Friday, December 17, 2004

Home Alone

There are many many good things about working from home. Take today, for example. It's pissing it down, it's dark, it's cold. I spent the morning cocooned in my bed, wearing pyjamas, working on my laptop. When the rain stopped I had a leisurely bathe, dressed, strolled up the hill to the Triangle, went to a cafe for lunch, wandered idly round some shops before wandering idly back down the hill. This afternoon, as I have no deadlines, I chatted on the phone, I played with the Ponker, I read about 10 new blogs, I fantasised about the imminent return of Vanesita, and IMed my sister.

Super, you might say, and you'd be right. It truly is a much better way to live. Unfortunately, it has its downsides. For example, on Tuesday I realised that I hadn't left the flat for three days. That evening Milway was at his Christmas bash and it dawned on me that I would be alone and STILL in the flat. Attempting to rectify this, I decided to go late night shopping. Just as the bus arrived to whisk me towards the delights of Bromley, I realised I'd left my wallet. By the time I got in again I decided to give it up as a bad lot. I am now totally ill-equipped to deal with life. I was dozy before, but now I'm even worse - permanently with my mind on some drivelling inner monologue rather than the matter at hand.

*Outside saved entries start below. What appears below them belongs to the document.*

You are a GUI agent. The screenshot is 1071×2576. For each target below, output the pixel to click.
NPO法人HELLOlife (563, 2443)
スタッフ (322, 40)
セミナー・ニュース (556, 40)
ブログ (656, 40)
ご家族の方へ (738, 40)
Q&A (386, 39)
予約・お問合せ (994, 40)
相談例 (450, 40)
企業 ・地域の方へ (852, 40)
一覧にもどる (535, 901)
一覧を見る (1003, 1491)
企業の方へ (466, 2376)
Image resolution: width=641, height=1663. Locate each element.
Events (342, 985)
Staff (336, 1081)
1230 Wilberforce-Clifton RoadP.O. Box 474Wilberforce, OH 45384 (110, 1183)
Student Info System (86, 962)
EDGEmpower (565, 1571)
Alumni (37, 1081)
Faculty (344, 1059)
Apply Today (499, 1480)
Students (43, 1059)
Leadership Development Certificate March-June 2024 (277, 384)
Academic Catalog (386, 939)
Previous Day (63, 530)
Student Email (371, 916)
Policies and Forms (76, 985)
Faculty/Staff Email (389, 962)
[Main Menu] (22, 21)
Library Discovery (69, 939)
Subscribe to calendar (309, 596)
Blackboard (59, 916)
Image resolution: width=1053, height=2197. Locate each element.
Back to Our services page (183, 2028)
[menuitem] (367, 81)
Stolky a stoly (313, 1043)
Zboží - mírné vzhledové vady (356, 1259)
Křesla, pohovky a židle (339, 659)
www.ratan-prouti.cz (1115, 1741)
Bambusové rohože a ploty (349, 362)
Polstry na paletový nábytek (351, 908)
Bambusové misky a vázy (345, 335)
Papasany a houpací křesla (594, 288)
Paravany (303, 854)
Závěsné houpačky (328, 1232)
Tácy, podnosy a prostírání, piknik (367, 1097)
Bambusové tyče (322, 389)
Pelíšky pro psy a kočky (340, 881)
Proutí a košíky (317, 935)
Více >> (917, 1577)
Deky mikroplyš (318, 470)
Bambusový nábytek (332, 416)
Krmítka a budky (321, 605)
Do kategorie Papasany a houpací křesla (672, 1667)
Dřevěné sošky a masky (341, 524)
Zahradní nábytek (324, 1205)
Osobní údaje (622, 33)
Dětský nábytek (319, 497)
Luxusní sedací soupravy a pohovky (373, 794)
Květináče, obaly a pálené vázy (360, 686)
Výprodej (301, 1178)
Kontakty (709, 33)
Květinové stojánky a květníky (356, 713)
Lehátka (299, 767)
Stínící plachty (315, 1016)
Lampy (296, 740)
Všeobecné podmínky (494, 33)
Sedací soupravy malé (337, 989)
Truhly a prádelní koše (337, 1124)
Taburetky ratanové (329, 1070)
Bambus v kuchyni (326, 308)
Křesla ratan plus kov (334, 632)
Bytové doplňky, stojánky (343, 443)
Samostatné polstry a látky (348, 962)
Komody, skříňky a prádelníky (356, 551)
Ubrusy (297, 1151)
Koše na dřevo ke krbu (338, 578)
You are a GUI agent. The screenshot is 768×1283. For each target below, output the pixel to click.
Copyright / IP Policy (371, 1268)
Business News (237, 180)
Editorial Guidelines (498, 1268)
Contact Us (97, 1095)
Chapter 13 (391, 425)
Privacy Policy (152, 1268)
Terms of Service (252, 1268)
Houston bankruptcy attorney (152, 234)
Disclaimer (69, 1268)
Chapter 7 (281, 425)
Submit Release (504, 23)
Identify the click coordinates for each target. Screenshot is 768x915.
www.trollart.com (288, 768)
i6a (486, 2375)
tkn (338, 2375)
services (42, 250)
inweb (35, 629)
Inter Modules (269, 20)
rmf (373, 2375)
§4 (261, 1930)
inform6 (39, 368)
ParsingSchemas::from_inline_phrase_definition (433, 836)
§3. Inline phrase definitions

Which leads me to my next point. Note how my solution to being alone in the flat was to go shopping. Alone. There was a party I could have gone to, but oh no - I couldn't face it. Six months ago I was someone who hated being alone. Proud as I am of my new-found independence, I am slowly turning into someone who hates being in company. I am losing social skills. I no longer remember how to communicate. Ask me a question and I stare, mute, unsure of what to do. And I've lost sight of what's interesting. After 2 long, crappy years of job misery, I am suddenly leading a whole new, fabulous life, and yet out with friends last night, the most interesting thing I could think to talk about was the fact that I'd just bought some new slippers, and I was mighty pleased with them, but I think my sister might buy me a pair for Christmas as well, but that's ok because you can never have too many pairs of slippers - and my feet get so cold in the flat all day long that they're like iceblocks ha ha ha!

And once I finally crank myself up to speak again, I can't shut up! Blahdeblahdeblah! I haven't heard the sound of my own voice for so long that I become almost hysterical with the joy of it. The inner monologues become outer, and, on reaction with the air, split and multiply at an alarming rate until, before long, I'm weaving in and out of digression after digression, unable to remember where I started or where I'm going or where it all ends.